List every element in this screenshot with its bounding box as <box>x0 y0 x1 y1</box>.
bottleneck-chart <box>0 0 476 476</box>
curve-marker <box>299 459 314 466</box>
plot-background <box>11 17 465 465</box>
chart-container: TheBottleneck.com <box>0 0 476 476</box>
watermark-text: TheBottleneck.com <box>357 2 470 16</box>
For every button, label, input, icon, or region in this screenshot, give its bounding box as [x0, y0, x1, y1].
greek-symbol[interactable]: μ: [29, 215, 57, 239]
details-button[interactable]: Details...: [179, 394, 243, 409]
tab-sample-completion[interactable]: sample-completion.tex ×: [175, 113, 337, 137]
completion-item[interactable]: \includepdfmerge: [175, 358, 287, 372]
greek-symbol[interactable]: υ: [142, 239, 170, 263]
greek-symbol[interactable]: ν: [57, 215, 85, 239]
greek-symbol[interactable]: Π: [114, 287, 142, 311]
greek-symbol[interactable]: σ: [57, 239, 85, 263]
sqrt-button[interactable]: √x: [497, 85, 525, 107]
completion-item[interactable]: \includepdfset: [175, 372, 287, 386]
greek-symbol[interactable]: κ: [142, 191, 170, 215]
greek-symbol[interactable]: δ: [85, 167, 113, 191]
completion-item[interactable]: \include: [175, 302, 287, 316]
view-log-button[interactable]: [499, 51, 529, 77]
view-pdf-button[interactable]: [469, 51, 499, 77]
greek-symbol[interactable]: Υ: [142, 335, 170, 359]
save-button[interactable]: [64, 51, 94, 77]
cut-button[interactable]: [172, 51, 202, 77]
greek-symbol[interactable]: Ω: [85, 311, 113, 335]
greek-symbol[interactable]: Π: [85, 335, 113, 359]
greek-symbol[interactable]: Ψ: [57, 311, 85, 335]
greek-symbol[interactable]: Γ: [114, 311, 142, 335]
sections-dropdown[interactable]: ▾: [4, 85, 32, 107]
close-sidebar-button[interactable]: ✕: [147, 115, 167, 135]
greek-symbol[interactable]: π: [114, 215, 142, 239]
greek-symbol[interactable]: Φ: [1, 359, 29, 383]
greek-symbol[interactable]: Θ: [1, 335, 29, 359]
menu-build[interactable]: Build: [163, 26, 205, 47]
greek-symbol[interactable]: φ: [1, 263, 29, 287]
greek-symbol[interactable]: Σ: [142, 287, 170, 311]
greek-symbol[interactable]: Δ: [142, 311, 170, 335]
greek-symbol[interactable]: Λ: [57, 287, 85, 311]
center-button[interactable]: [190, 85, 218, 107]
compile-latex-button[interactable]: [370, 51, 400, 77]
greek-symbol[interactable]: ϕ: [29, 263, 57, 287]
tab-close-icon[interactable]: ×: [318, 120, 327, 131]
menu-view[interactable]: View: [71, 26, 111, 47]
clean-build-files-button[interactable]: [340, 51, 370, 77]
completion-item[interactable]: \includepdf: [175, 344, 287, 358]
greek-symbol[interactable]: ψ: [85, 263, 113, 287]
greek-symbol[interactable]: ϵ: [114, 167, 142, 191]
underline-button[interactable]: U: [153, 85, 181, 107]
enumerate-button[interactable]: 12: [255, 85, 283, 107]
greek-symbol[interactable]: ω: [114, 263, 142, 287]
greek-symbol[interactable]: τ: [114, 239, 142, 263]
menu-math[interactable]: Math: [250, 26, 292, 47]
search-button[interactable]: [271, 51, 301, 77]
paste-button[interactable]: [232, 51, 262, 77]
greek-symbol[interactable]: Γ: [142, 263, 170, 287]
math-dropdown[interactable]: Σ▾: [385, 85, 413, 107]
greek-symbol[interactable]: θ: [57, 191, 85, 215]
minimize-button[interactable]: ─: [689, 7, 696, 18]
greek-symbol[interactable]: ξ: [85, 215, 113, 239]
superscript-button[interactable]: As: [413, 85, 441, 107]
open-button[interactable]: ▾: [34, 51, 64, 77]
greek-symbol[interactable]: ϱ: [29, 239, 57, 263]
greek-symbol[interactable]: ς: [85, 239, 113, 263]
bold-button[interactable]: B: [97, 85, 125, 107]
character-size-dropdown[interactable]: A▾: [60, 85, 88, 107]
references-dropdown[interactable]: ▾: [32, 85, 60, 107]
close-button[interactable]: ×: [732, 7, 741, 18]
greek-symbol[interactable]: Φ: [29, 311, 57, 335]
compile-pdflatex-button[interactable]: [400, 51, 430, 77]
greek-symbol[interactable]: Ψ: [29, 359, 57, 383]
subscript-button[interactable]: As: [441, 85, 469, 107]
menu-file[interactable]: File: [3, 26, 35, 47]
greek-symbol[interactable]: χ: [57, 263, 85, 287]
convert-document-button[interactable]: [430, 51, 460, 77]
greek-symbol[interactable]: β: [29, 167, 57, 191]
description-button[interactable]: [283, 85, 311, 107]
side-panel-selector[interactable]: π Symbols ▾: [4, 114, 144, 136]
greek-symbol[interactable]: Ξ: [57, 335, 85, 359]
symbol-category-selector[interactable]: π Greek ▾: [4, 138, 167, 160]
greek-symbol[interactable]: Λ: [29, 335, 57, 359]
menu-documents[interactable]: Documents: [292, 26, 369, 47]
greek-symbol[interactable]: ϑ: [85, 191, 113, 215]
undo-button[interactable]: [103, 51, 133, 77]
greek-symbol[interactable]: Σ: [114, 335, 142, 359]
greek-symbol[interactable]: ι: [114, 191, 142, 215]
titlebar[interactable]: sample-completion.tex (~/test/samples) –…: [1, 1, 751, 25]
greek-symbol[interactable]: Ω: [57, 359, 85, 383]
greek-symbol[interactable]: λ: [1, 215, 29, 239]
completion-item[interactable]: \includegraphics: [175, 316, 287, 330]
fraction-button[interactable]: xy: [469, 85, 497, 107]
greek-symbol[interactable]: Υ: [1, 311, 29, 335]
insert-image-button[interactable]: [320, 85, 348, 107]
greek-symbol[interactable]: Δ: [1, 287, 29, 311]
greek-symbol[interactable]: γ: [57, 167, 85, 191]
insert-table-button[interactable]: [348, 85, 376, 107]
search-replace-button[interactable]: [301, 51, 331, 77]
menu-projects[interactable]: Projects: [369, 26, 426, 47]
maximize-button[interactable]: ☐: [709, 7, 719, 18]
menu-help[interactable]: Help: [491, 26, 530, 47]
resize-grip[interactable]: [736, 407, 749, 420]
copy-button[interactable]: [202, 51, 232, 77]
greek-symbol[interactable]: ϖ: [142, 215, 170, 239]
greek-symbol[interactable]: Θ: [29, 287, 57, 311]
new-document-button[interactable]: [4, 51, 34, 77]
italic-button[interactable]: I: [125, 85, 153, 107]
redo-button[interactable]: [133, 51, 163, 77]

▸ **WORK TASK**
Please set down the entire listing once more, exactly as it stands.

▸ **RESPONSE AREA**
List every element in this screenshot with its bounding box as <box>x0 y0 x1 y1</box>.
bottleneck-chart <box>0 0 476 476</box>
curve-marker <box>299 459 314 466</box>
plot-background <box>11 17 465 465</box>
chart-container: TheBottleneck.com <box>0 0 476 476</box>
watermark-text: TheBottleneck.com <box>357 2 470 16</box>
For every button, label, input, icon, or region in this screenshot, give its bounding box as [x0, y0, x1, y1].
greek-symbol[interactable]: μ: [29, 215, 57, 239]
details-button[interactable]: Details...: [179, 394, 243, 409]
tab-sample-completion[interactable]: sample-completion.tex ×: [175, 113, 337, 137]
completion-item[interactable]: \includepdfmerge: [175, 358, 287, 372]
greek-symbol[interactable]: υ: [142, 239, 170, 263]
greek-symbol[interactable]: ν: [57, 215, 85, 239]
greek-symbol[interactable]: Π: [114, 287, 142, 311]
greek-symbol[interactable]: σ: [57, 239, 85, 263]
sqrt-button[interactable]: √x: [497, 85, 525, 107]
completion-item[interactable]: \includepdfset: [175, 372, 287, 386]
greek-symbol[interactable]: κ: [142, 191, 170, 215]
greek-symbol[interactable]: δ: [85, 167, 113, 191]
completion-item[interactable]: \include: [175, 302, 287, 316]
view-log-button[interactable]: [499, 51, 529, 77]
view-pdf-button[interactable]: [469, 51, 499, 77]
greek-symbol[interactable]: Υ: [142, 335, 170, 359]
save-button[interactable]: [64, 51, 94, 77]
cut-button[interactable]: [172, 51, 202, 77]
greek-symbol[interactable]: Ω: [85, 311, 113, 335]
greek-symbol[interactable]: Π: [85, 335, 113, 359]
greek-symbol[interactable]: Ψ: [57, 311, 85, 335]
greek-symbol[interactable]: Γ: [114, 311, 142, 335]
sections-dropdown[interactable]: ▾: [4, 85, 32, 107]
close-sidebar-button[interactable]: ✕: [147, 115, 167, 135]
greek-symbol[interactable]: π: [114, 215, 142, 239]
greek-symbol[interactable]: Φ: [1, 359, 29, 383]
greek-symbol[interactable]: Θ: [1, 335, 29, 359]
menu-build[interactable]: Build: [163, 26, 205, 47]
greek-symbol[interactable]: φ: [1, 263, 29, 287]
greek-symbol[interactable]: Σ: [142, 287, 170, 311]
greek-symbol[interactable]: Δ: [142, 311, 170, 335]
greek-symbol[interactable]: Λ: [57, 287, 85, 311]
center-button[interactable]: [190, 85, 218, 107]
compile-latex-button[interactable]: [370, 51, 400, 77]
greek-symbol[interactable]: ϕ: [29, 263, 57, 287]
tab-close-icon[interactable]: ×: [318, 120, 327, 131]
menu-view[interactable]: View: [71, 26, 111, 47]
clean-build-files-button[interactable]: [340, 51, 370, 77]
completion-item[interactable]: \includepdf: [175, 344, 287, 358]
greek-symbol[interactable]: ψ: [85, 263, 113, 287]
greek-symbol[interactable]: ϵ: [114, 167, 142, 191]
underline-button[interactable]: U: [153, 85, 181, 107]
enumerate-button[interactable]: 12: [255, 85, 283, 107]
greek-symbol[interactable]: ω: [114, 263, 142, 287]
greek-symbol[interactable]: τ: [114, 239, 142, 263]
menu-math[interactable]: Math: [250, 26, 292, 47]
search-button[interactable]: [271, 51, 301, 77]
paste-button[interactable]: [232, 51, 262, 77]
greek-symbol[interactable]: Γ: [142, 263, 170, 287]
math-dropdown[interactable]: Σ▾: [385, 85, 413, 107]
greek-symbol[interactable]: θ: [57, 191, 85, 215]
minimize-button[interactable]: ─: [689, 7, 696, 18]
greek-symbol[interactable]: ξ: [85, 215, 113, 239]
superscript-button[interactable]: As: [413, 85, 441, 107]
open-button[interactable]: ▾: [34, 51, 64, 77]
greek-symbol[interactable]: ϱ: [29, 239, 57, 263]
greek-symbol[interactable]: ς: [85, 239, 113, 263]
bold-button[interactable]: B: [97, 85, 125, 107]
character-size-dropdown[interactable]: A▾: [60, 85, 88, 107]
references-dropdown[interactable]: ▾: [32, 85, 60, 107]
close-button[interactable]: ×: [732, 7, 741, 18]
greek-symbol[interactable]: Φ: [29, 311, 57, 335]
compile-pdflatex-button[interactable]: [400, 51, 430, 77]
greek-symbol[interactable]: Ψ: [29, 359, 57, 383]
subscript-button[interactable]: As: [441, 85, 469, 107]
menu-file[interactable]: File: [3, 26, 35, 47]
greek-symbol[interactable]: χ: [57, 263, 85, 287]
convert-document-button[interactable]: [430, 51, 460, 77]
greek-symbol[interactable]: β: [29, 167, 57, 191]
description-button[interactable]: [283, 85, 311, 107]
side-panel-selector[interactable]: π Symbols ▾: [4, 114, 144, 136]
greek-symbol[interactable]: Ξ: [57, 335, 85, 359]
symbol-category-selector[interactable]: π Greek ▾: [4, 138, 167, 160]
greek-symbol[interactable]: Λ: [29, 335, 57, 359]
menu-documents[interactable]: Documents: [292, 26, 369, 47]
greek-symbol[interactable]: ϑ: [85, 191, 113, 215]
undo-button[interactable]: [103, 51, 133, 77]
greek-symbol[interactable]: Σ: [114, 335, 142, 359]
greek-symbol[interactable]: ι: [114, 191, 142, 215]
titlebar[interactable]: sample-completion.tex (~/test/samples) –…: [1, 1, 751, 25]
greek-symbol[interactable]: Ω: [57, 359, 85, 383]
greek-symbol[interactable]: λ: [1, 215, 29, 239]
completion-item[interactable]: \includegraphics: [175, 316, 287, 330]
fraction-button[interactable]: xy: [469, 85, 497, 107]
greek-symbol[interactable]: Υ: [1, 311, 29, 335]
insert-image-button[interactable]: [320, 85, 348, 107]
greek-symbol[interactable]: Δ: [1, 287, 29, 311]
greek-symbol[interactable]: γ: [57, 167, 85, 191]
insert-table-button[interactable]: [348, 85, 376, 107]
search-replace-button[interactable]: [301, 51, 331, 77]
menu-projects[interactable]: Projects: [369, 26, 426, 47]
maximize-button[interactable]: ☐: [709, 7, 719, 18]
menu-help[interactable]: Help: [491, 26, 530, 47]
resize-grip[interactable]: [736, 407, 749, 420]
copy-button[interactable]: [202, 51, 232, 77]
greek-symbol[interactable]: ϖ: [142, 215, 170, 239]
greek-symbol[interactable]: Θ: [29, 287, 57, 311]
new-document-button[interactable]: [4, 51, 34, 77]
italic-button[interactable]: I: [125, 85, 153, 107]
redo-button[interactable]: [133, 51, 163, 77]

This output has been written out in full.